The real backbreaker came when goalie Tuukka Rask let in a cotton ball-soft Jonathan Drouin goal at 5:38 of the third, putting Tampa up, 5-3.
“When your team is balancing or trying to find that balance, then the goalie needs to step up and maybe make that one or two very big saves to give that extra boost,” said Rask.
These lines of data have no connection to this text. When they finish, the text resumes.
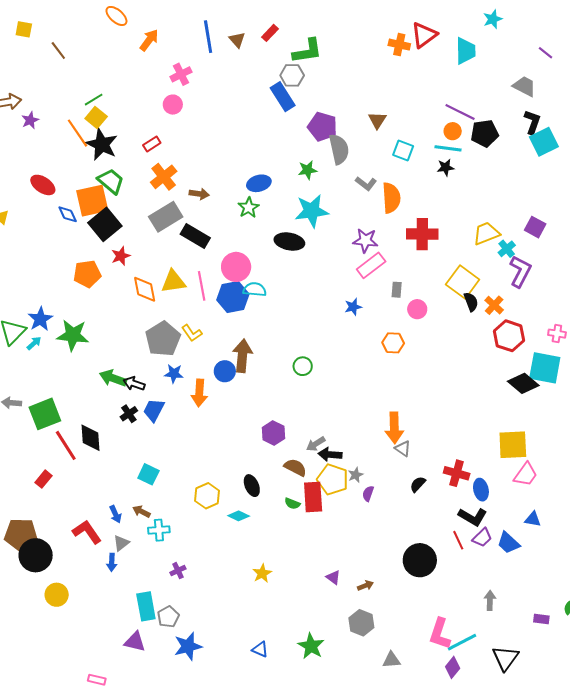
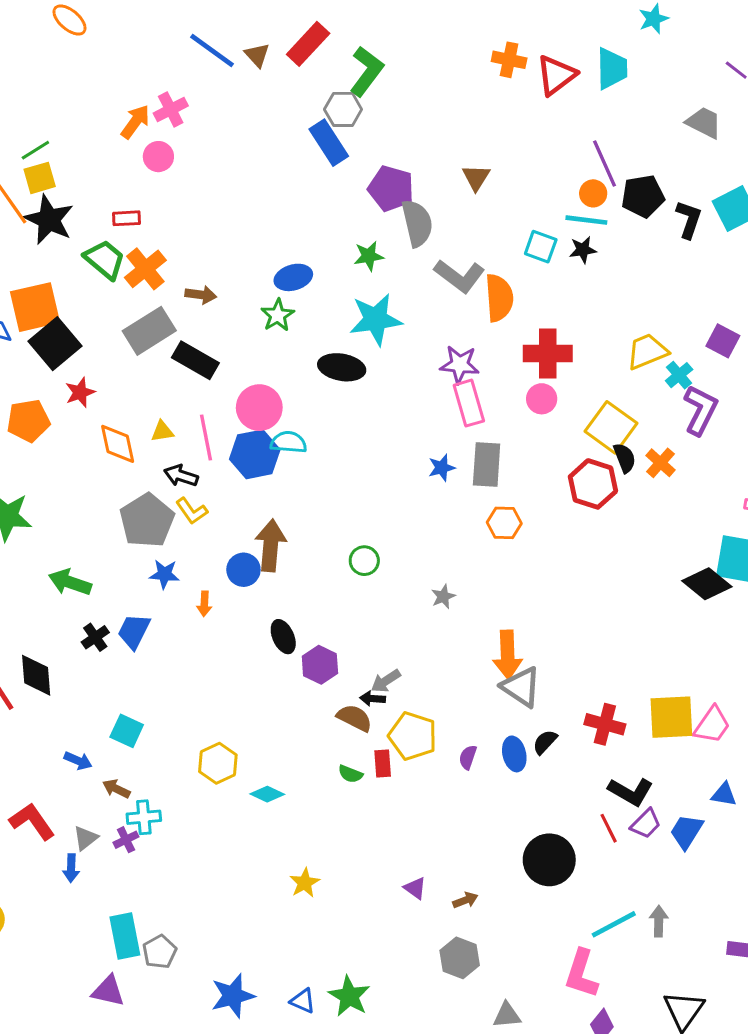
red rectangle: (270, 33) -> (308, 44), size x1.6
red triangle: (424, 35) -> (556, 75), moved
blue line: (208, 37) -> (212, 51), turned -44
orange arrow: (149, 40) -> (135, 122), moved
green L-shape: (307, 51) -> (367, 71), turned -44
purple line: (460, 112) -> (604, 163), turned 40
yellow square: (96, 118) -> (40, 178), turned 35
black L-shape: (532, 122) -> (689, 219), moved
red rectangle: (152, 144) -> (127, 218), turned 30
cyan square: (403, 151) -> (541, 247), moved
green trapezoid: (111, 181) -> (105, 259), moved
gray L-shape: (366, 183) -> (459, 276), size x1.5
pink rectangle: (371, 265) -> (469, 403), turned -68
yellow triangle: (173, 282) -> (162, 431), size x0.6
gray rectangle: (397, 290) -> (487, 465), moved, size x1.8
pink circle: (417, 309) -> (542, 399), moved
red hexagon: (509, 336) -> (593, 484), moved
black arrow: (134, 384) -> (181, 476), moved
orange arrow: (199, 393) -> (204, 604), size x0.6
yellow square: (513, 445) -> (671, 717), moved
gray triangle: (403, 449) -> (521, 687), size x1.6
black arrow: (330, 455) -> (372, 699), moved, size x0.7
gray star: (356, 475) -> (443, 597), moved
black ellipse: (252, 486) -> (283, 637), moved
blue ellipse: (481, 490) -> (514, 754), moved
red rectangle: (313, 497) -> (383, 763), size x0.6
blue arrow: (115, 514) -> (78, 761), moved, turned -42
blue trapezoid: (508, 543) -> (686, 832), turned 80
purple cross: (178, 571) -> (126, 840), moved
cyan line: (462, 642) -> (614, 924), moved
blue star: (188, 646) -> (233, 996), moved
green star: (311, 646) -> (349, 996), moved

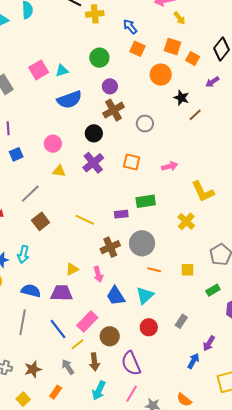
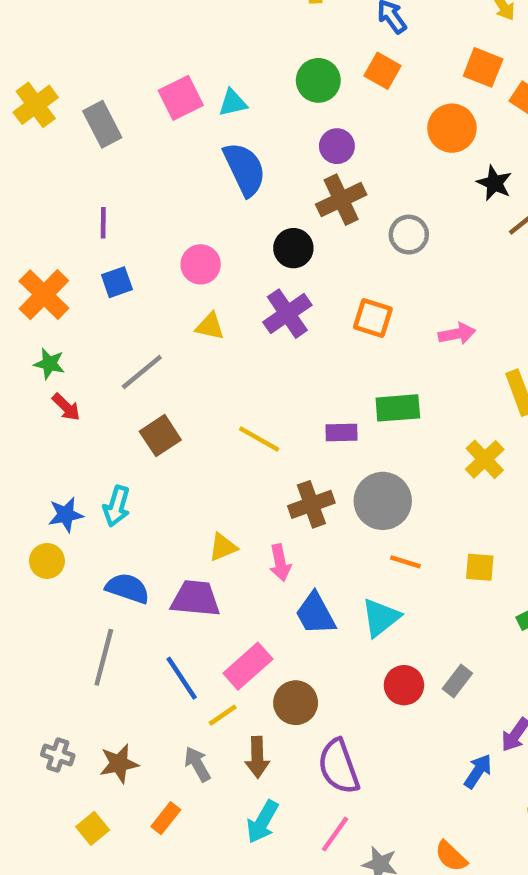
orange square: (138, 49) -> (382, 71), moved
blue semicircle: (69, 100) -> (245, 169), turned -100
red circle: (149, 327) -> (404, 685), moved

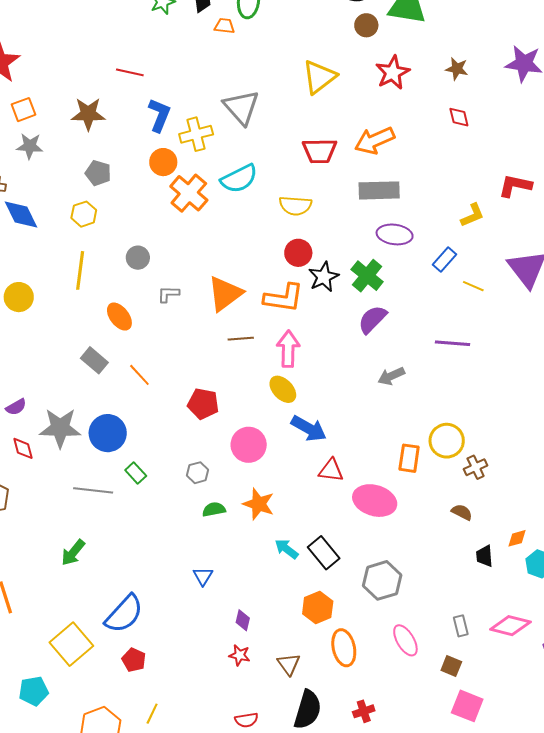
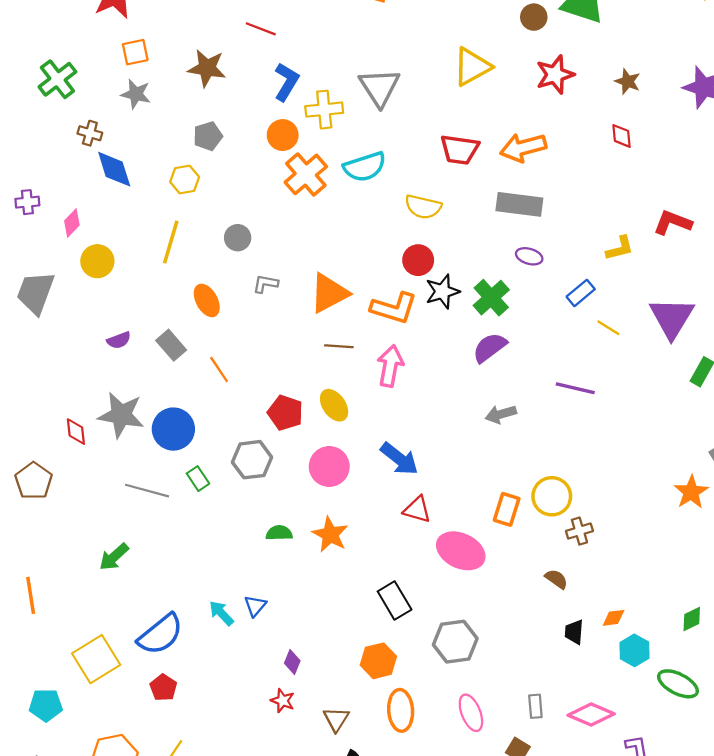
gray pentagon: (98, 173) -> (208, 136), turned 30
purple ellipse: (395, 234) -> (529, 256), size x0.7
yellow ellipse: (283, 389) -> (334, 405), moved
purple semicircle: (16, 407) -> (119, 340), moved
gray hexagon: (198, 473) -> (252, 460), moved, size x1.6
cyan arrow: (287, 549) -> (221, 613), moved

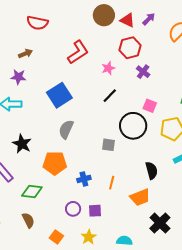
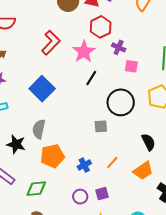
pink star: (108, 68) -> (84, 52), size x1.6
pink square: (150, 106) -> (131, 66), moved
gray semicircle: (66, 129) -> (39, 129), moved
orange line: (112, 183) -> (112, 162), turned 40

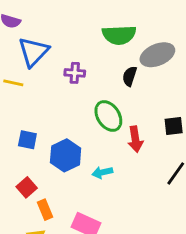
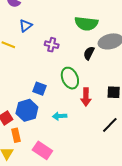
blue triangle: (33, 52) -> (26, 26), size x0.6
blue square: (27, 140) -> (40, 89), moved
blue hexagon: (66, 155) -> (27, 110), moved

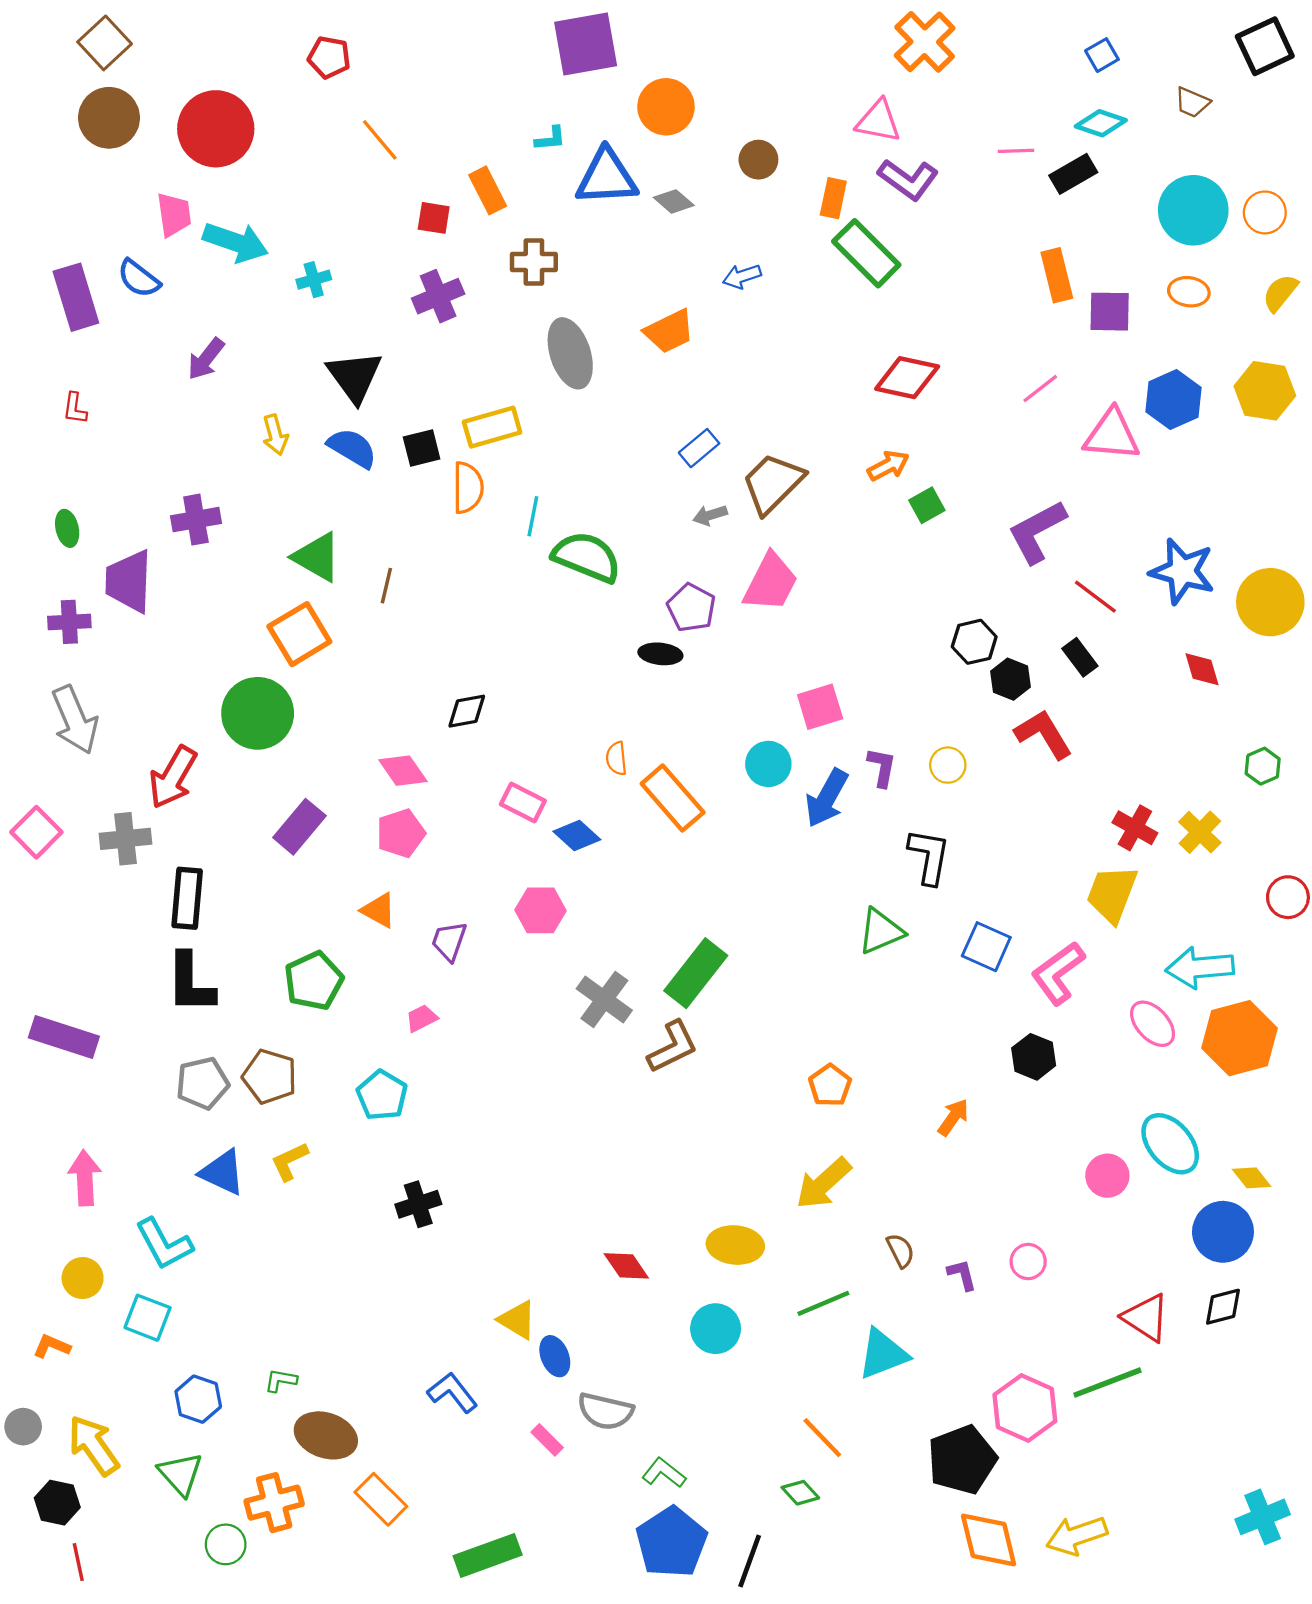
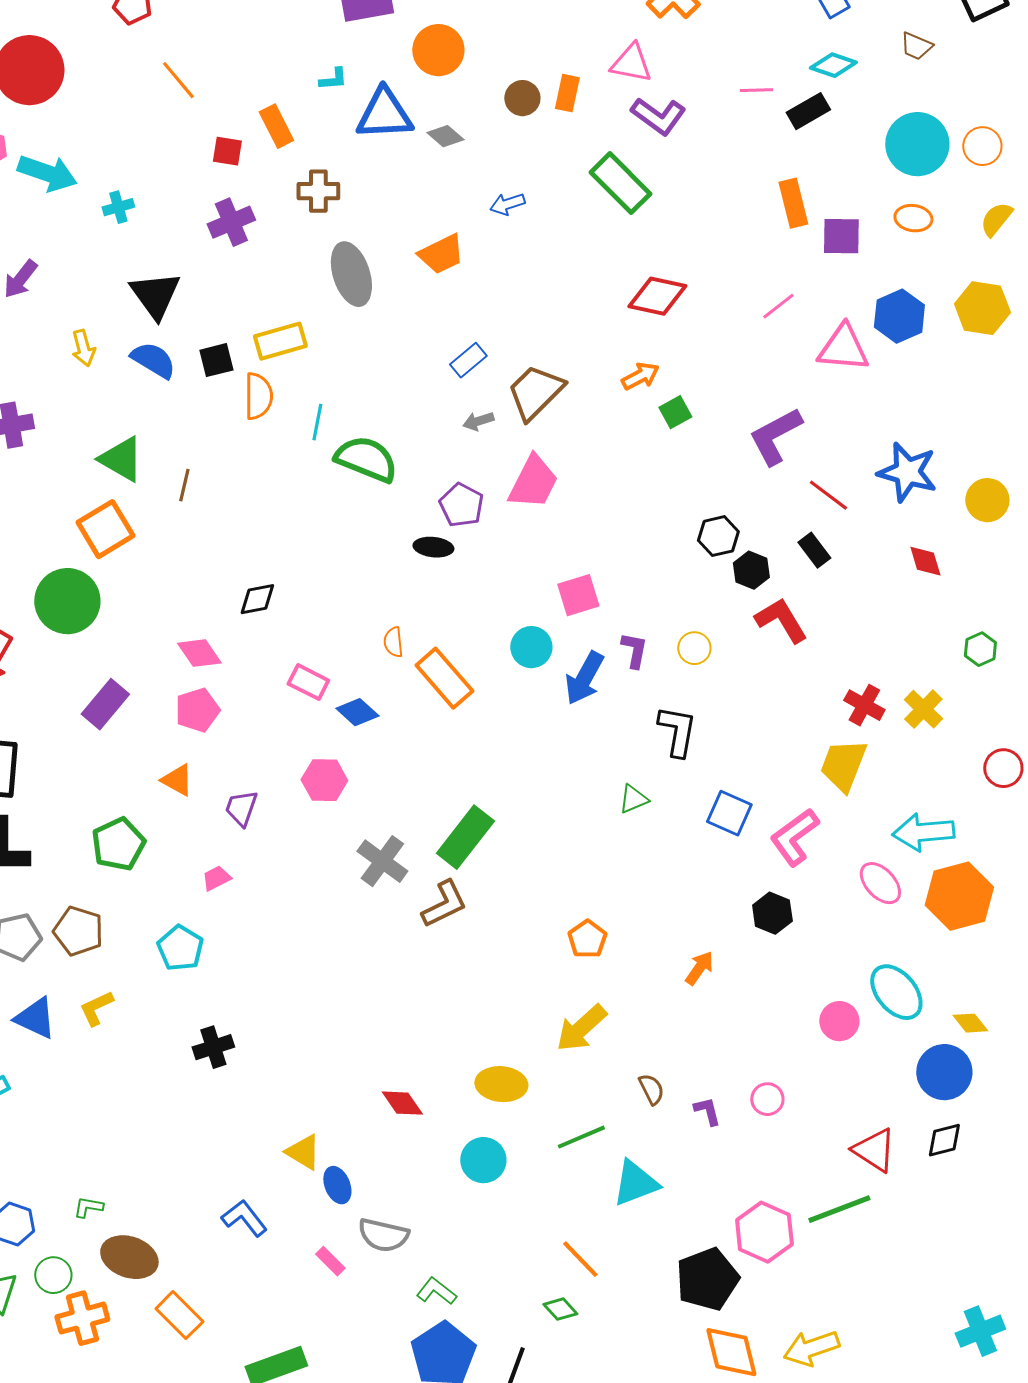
orange rectangle: (833, 198) -> (567, 93), moved
yellow circle: (1270, 602) -> (987, 500), size x0.7
green triangle: (881, 931) -> (633, 799), size x0.7
green circle: (226, 1544) -> (53, 1275), moved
Perhaps, it’s simply a case of too much change too soon for the Spoked-Bs.
When you’ve been successful playing a certain way it’s difficult to fully commit to changes. It’s also hard to trust players that you haven’t built an on-ice rapport with through board battles and playoff beards.
Advertisement
But Chara and Bergeron refused to blame the management-mandated playing and personnel changes for the team’s slow start.
“That shouldn’t be an excuse, that shouldn’t be,” said Big Z. “There are so many teams that are going through changes, made changes, and I don’t think they are 0-3. We can’t be feeling sorry for ourselves, we have to find a way to get better and perform better. That’s not the reason we are playing poorly right now.”
The Bruins are searching — for the right balance between the more nimble team they want to be and the stingy team they’ve always been, for the right combination of new and/or inexperienced faces in the right places in the lineup and for an identity.
There can be no halfway.
The Bruins are finding out the hard way that change isn’t easy, and it’s often hard.
But change is usually worth it in the long run if you stick with it.
It’s far too early for the Bruins to bail on change or for us to bail on them.